Records from a data collection:
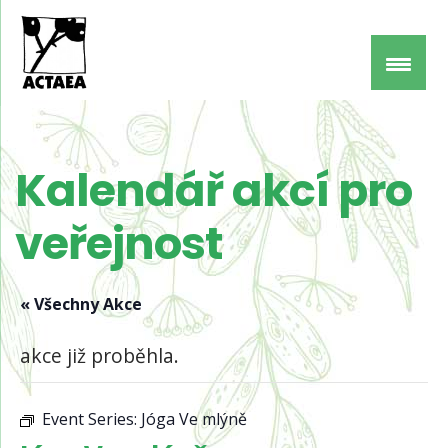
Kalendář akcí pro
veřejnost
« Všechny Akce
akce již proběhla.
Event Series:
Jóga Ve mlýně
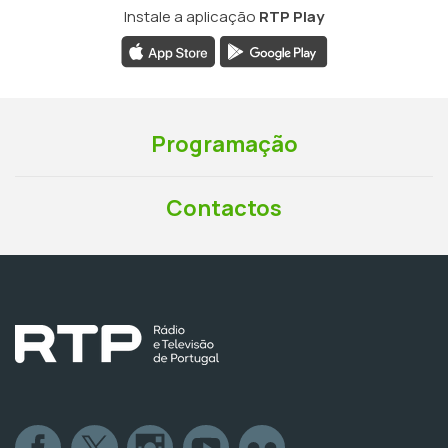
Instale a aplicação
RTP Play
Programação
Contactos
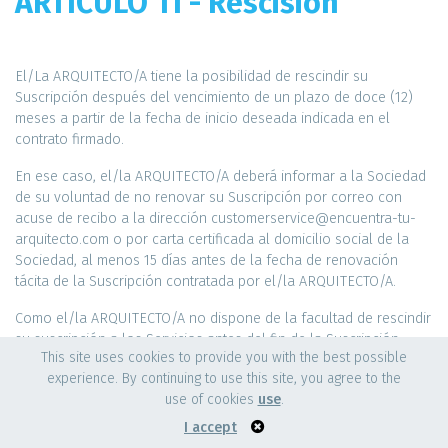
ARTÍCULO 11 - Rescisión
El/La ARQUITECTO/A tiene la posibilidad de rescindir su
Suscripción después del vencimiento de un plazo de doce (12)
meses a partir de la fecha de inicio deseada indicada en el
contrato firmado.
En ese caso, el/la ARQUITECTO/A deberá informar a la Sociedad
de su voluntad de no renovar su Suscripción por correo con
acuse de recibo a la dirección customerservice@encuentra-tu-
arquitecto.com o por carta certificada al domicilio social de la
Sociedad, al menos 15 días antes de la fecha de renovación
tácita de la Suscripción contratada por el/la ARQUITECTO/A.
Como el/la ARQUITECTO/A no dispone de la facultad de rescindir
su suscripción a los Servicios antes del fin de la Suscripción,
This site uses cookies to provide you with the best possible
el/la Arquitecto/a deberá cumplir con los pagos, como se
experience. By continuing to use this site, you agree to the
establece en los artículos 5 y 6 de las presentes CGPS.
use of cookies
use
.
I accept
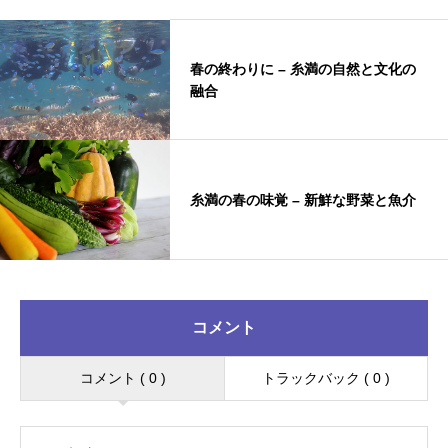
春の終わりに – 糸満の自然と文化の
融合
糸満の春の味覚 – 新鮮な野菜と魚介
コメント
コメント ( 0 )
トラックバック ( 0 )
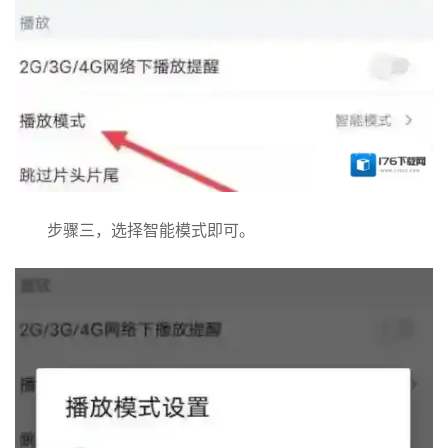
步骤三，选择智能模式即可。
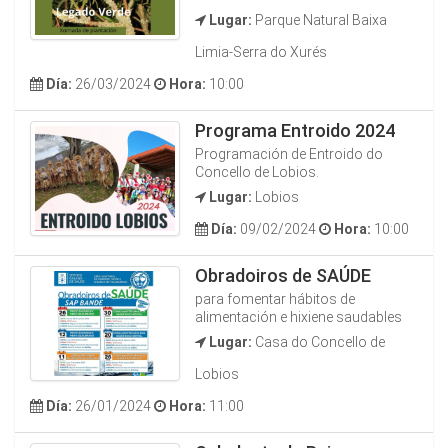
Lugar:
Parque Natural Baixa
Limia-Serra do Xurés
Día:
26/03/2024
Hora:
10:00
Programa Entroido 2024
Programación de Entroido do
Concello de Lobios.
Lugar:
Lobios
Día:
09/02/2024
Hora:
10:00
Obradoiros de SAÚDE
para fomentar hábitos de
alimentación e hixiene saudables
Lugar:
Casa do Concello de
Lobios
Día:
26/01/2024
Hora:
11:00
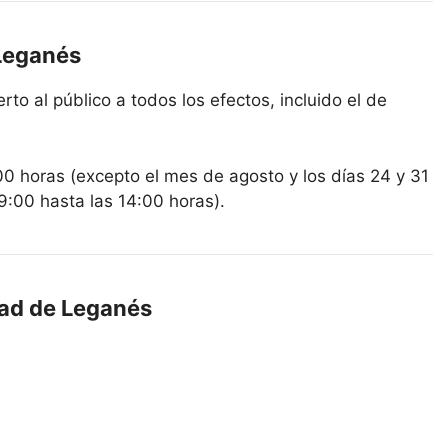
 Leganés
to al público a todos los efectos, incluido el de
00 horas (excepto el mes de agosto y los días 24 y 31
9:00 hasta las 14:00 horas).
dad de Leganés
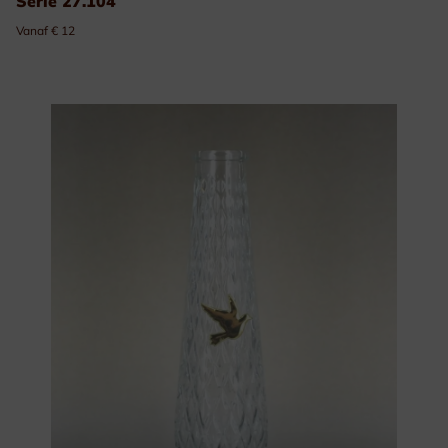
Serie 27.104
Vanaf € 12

**What the task asks**
Your copy should match the records above word for word, but without images.

**Response to the exercise**
Kalendář akcí pro
veřejnost
« Všechny Akce
akce již proběhla.
Event Series:
Jóga Ve mlýně
Instale a aplicação
RTP Play
Programação
Contactos
ARTÍCULO 11 - Rescisión
El/La ARQUITECTO/A tiene la posibilidad de rescindir su
Suscripción después del vencimiento de un plazo de doce (12)
meses a partir de la fecha de inicio deseada indicada en el
contrato firmado.
En ese caso, el/la ARQUITECTO/A deberá informar a la Sociedad
de su voluntad de no renovar su Suscripción por correo con
acuse de recibo a la dirección customerservice@encuentra-tu-
arquitecto.com o por carta certificada al domicilio social de la
Sociedad, al menos 15 días antes de la fecha de renovación
tácita de la Suscripción contratada por el/la ARQUITECTO/A.
Como el/la ARQUITECTO/A no dispone de la facultad de rescindir
su suscripción a los Servicios antes del fin de la Suscripción,
This site uses cookies to provide you with the best possible
el/la Arquitecto/a deberá cumplir con los pagos, como se
experience. By continuing to use this site, you agree to the
establece en los artículos 5 y 6 de las presentes CGPS.
use of cookies
use
.
I accept
春の終わりに – 糸満の自然と文化の
融合
糸満の春の味覚 – 新鮮な野菜と魚介
コメント
コメント ( 0 )
トラックバック ( 0 )
步骤三，选择智能模式即可。
Lugar:
Parque Natural Baixa
Limia-Serra do Xurés
Día:
26/03/2024
Hora:
10:00
Programa Entroido 2024
Programación de Entroido do
Concello de Lobios.
Lugar:
Lobios
Día:
09/02/2024
Hora:
10:00
Obradoiros de SAÚDE
para fomentar hábitos de
alimentación e hixiene saudables
Lugar:
Casa do Concello de
Lobios
Día:
26/01/2024
Hora:
11:00
 Leganés
to al público a todos los efectos, incluido el de
00 horas (excepto el mes de agosto y los días 24 y 31
9:00 hasta las 14:00 horas).
dad de Leganés
Serie 27.104
Vanaf € 12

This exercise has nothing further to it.